Cunyarie is a locality on northern Eyre Peninsula in South Australia. The Hundred of Cunyarie was proclaimed in 1922 and the town was surveyed in November 1927. Land was released, surveyed and apportioned on an application basis, with the latest sections being surveyed as late as the 1960s and 1970s. However, the limiting factor for early settlers was the availability of water, and allocations were generally preferentially selected around rare rocky outcrops or uplands which could afford some opportunities for increased runoff into earthen dams. Indeed, access to water was a critical factor in European settlement of Eyre Peninsula.

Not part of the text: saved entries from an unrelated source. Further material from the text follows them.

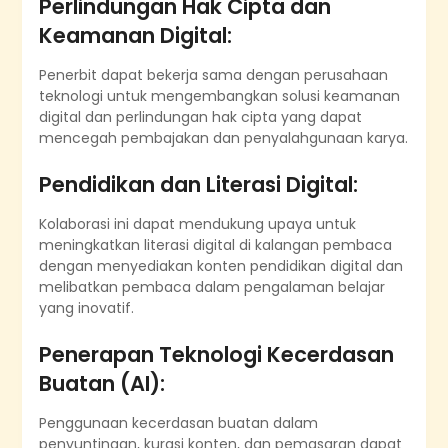
Perlindungan Hak Cipta dan
Keamanan Digital:
Penerbit dapat bekerja sama dengan perusahaan
teknologi untuk mengembangkan solusi keamanan
digital dan perlindungan hak cipta yang dapat
mencegah pembajakan dan penyalahgunaan karya.
Pendidikan dan Literasi Digital:
Kolaborasi ini dapat mendukung upaya untuk
meningkatkan literasi digital di kalangan pembaca
dengan menyediakan konten pendidikan digital dan
melibatkan pembaca dalam pengalaman belajar
yang inovatif.
Penerapan Teknologi Kecerdasan
Buatan (AI):
Penggunaan kecerdasan buatan dalam
penyuntingan, kurasi konten, dan pemasaran dapat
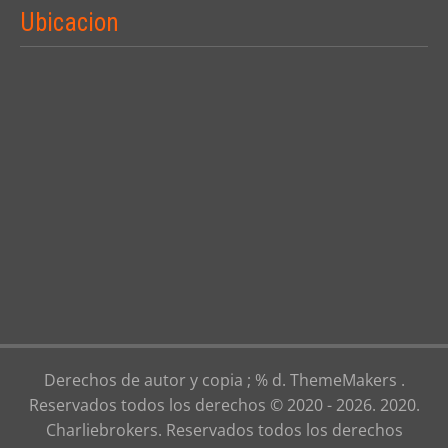
Ubicacion
Derechos de autor y copia ; % d. ThemeMakers .
Reservados todos los derechos © 2020 - 2026. 2020.
Charliebrokers. Reservados todos los derechos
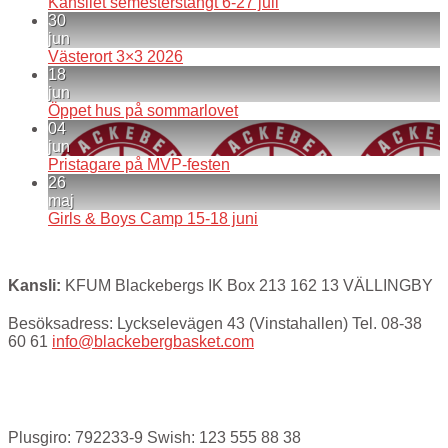
Kansliet semesterstängt 6-27 juli
30
jun
Västerort 3×3 2026
18
jun
Öppet hus på sommarlovet
04
jun
Pristagare på MVP-festen
26
maj
Girls & Boys Camp 15-18 juni
Kansli:
KFUM Blackebergs IK Box 213 162 13 VÄLLINGBY
Besöksadress: Lyckselevägen 43 (Vinstahallen) Tel. 08-38
60 61
info@blackebergbasket.com
Plusgiro: 792233-9 Swish: 123 555 88 38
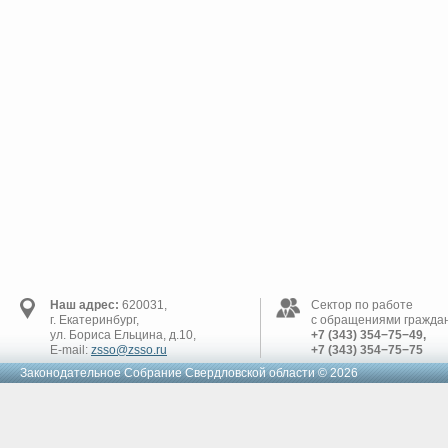
Наш адрес:
620031,
Сектор по работе
г. Екатеринбург,
с обращениями граждан
ул. Бориса Ельцина, д.10,
+7 (343) 354−75−49,
E-mail:
zsso@zsso.ru
+7 (343) 354−75−75
Законодательное Cобрание Свердловской области © 2026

Settlement in the area was spurred by the completion of the railway line to Port Lincoln, which reached Buckleboo (the next town on from Cunyarie, and end of the line) in 1926. The town of Cunyarie was surveyed and proclaimed in 1927-28, but declared as ceased to exist in 1962. The town was named for the railway siding, which was named for the cadastral hundred, which in turn was named after the Cunyarie Rockhole in the area, which provides a pool of water in a sheet of exposed granite.

The remnants of the historic Bienke Farm, located off Whyte Road on what is now part of Yeltana Station, and the Cunyarie Rocks Water Supply Structure are both listed on the South Australian Heritage Register.

The Cunyarie Conservation Reserve is adjacent to the former railway station.